Vandenburgh breaks writing up into three elements: Plot, Story, and the Mechanics of Narrative Time.  Writers rely upon these "three weird sisters who crouch together over the pot of narrative, whispering as they concoct the future, making it up out of a pinch of this and a pound of that" (page 7).  Plot is the glass, Story is the water in the glass.  That is, "Plot has in its bag of tricks all the ways we manipulate narrative time: flashback, flash-forward, expositions, digression, backstory, narrative pauses, the bridges and ellipses" (page 273).  The story, on the other hand, forgets about language and structure and beginnings and ends and all things plot.  A story must be believed in and become a reality before anything else can happen.  The mechanics of narrative time "make certain that all parts of the novel hang together and remain coherently united" (page 8).

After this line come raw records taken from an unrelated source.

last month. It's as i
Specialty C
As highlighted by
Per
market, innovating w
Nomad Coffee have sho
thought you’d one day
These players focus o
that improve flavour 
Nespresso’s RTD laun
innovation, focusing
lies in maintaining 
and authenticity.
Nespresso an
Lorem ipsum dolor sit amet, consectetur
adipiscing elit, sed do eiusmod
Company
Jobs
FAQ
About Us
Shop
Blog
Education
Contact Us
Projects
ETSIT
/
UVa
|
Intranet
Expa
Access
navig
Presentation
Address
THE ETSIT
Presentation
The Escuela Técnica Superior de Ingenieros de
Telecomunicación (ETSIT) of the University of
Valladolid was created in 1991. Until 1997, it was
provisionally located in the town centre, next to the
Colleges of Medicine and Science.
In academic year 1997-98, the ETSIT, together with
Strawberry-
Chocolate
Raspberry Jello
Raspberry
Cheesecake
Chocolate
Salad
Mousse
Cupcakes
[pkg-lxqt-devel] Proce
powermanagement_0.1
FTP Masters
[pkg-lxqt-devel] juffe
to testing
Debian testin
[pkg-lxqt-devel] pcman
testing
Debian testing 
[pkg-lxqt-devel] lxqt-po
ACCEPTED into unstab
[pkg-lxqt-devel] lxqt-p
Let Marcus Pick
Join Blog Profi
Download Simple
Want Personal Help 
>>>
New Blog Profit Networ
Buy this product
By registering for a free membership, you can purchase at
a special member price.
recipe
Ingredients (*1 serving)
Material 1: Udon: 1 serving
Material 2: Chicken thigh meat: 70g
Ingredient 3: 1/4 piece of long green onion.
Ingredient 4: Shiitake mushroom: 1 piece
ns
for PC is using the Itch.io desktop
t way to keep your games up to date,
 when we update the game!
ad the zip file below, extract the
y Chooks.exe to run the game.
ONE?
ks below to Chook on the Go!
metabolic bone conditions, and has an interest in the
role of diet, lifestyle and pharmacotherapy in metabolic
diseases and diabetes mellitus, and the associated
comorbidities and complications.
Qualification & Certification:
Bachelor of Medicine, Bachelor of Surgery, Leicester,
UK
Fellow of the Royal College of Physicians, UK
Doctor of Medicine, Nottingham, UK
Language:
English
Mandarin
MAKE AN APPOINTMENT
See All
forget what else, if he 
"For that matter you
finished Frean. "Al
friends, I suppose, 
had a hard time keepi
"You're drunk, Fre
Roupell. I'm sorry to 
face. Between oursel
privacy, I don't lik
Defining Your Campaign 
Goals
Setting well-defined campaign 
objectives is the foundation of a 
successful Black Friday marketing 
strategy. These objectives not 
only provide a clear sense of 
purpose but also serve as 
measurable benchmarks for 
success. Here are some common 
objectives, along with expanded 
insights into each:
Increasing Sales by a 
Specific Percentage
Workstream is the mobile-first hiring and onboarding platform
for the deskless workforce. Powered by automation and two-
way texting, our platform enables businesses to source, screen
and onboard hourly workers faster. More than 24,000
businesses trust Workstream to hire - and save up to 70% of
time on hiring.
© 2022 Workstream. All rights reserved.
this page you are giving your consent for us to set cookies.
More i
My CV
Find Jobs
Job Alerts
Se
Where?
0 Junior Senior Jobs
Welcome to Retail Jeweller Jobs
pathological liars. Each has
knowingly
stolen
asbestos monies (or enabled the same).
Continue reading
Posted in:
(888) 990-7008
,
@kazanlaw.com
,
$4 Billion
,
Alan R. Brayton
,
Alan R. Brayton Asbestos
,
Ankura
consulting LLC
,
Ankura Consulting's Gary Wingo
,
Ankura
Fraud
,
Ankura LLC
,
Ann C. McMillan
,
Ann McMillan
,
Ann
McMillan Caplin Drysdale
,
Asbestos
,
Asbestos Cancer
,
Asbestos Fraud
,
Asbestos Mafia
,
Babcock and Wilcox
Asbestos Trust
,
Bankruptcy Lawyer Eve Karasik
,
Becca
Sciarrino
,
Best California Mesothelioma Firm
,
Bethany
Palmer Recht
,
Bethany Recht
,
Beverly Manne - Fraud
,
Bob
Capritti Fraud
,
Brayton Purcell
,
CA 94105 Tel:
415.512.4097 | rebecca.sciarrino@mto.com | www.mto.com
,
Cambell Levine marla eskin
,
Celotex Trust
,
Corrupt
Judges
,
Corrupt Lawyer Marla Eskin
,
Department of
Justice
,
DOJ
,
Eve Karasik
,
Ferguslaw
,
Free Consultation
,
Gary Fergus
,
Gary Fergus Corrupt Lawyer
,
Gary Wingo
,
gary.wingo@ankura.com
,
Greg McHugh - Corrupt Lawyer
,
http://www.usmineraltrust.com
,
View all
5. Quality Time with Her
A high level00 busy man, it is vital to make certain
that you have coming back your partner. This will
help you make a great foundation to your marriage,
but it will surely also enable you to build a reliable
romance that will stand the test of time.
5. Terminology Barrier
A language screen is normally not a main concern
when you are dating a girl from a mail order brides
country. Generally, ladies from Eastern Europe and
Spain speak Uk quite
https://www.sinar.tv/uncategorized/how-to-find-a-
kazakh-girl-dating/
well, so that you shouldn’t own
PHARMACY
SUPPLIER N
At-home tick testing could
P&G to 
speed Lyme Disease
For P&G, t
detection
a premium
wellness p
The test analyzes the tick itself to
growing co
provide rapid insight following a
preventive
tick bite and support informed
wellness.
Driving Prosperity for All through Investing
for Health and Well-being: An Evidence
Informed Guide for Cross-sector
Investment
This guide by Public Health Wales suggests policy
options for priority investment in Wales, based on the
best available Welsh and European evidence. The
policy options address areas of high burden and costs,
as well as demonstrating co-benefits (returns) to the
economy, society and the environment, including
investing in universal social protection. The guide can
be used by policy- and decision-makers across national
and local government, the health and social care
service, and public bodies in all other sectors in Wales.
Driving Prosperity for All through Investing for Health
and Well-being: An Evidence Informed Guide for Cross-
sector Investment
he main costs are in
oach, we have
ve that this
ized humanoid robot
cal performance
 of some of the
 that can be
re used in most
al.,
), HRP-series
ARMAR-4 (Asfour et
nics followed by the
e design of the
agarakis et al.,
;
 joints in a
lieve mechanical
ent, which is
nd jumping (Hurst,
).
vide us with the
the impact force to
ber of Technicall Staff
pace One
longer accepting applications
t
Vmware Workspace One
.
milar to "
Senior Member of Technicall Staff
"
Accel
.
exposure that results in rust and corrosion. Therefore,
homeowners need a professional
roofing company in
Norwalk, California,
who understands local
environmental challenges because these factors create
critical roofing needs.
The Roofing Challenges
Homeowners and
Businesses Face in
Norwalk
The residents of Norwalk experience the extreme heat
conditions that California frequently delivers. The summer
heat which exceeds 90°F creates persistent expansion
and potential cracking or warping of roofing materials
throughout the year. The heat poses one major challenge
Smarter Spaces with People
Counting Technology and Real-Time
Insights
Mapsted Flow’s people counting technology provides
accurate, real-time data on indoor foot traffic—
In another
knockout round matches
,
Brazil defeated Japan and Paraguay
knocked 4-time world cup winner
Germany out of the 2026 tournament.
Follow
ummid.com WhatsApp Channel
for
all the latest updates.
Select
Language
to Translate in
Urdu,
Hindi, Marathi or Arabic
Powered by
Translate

Vandenburgh says begin a novel by writing the story, which means you have to begin by writing scenes or episodes.  You write one scene "that lies somewhere in the neighborhood of what might turn out to be your storyline" (page 28).  Then you write another scene.  Each of these scenes must be active, present; they occur for the sole reason to tell us that something is just about to happen.  The key to story is to remember to offer "no opinions, no asides, no digressions or tangents, and allow no character to think long thoughts, since thinking great long thoughts almost always goes against a story's need to its next piece of action, and is usually a way of trying to import background" (page 47).  Another key is to not reread what you've written, because you might start to rewrite and worry about plot.

You seek always to create intimacy, to get deeper in scene, to go further, to sense risk, to feel an ever-stronger sense of narrative immediacy, so you borrow directly into narrative time to see for yourself what your story holds.  There will always be a reason your story has asked you here, as the scene contains something it needs for you to find (page 53).

Once you've written down scene after scene after scene, you have a provisional draft.  Only after you have a provisional draft can you begin thinking about your novel in terms of plot.

1 comment:

  1. Another key is to not reread what you've written, because you might start to rewrite and worry about plot. ....wow---that's awesome advice. I really need to remember that because I am so guilty of going back and rereading.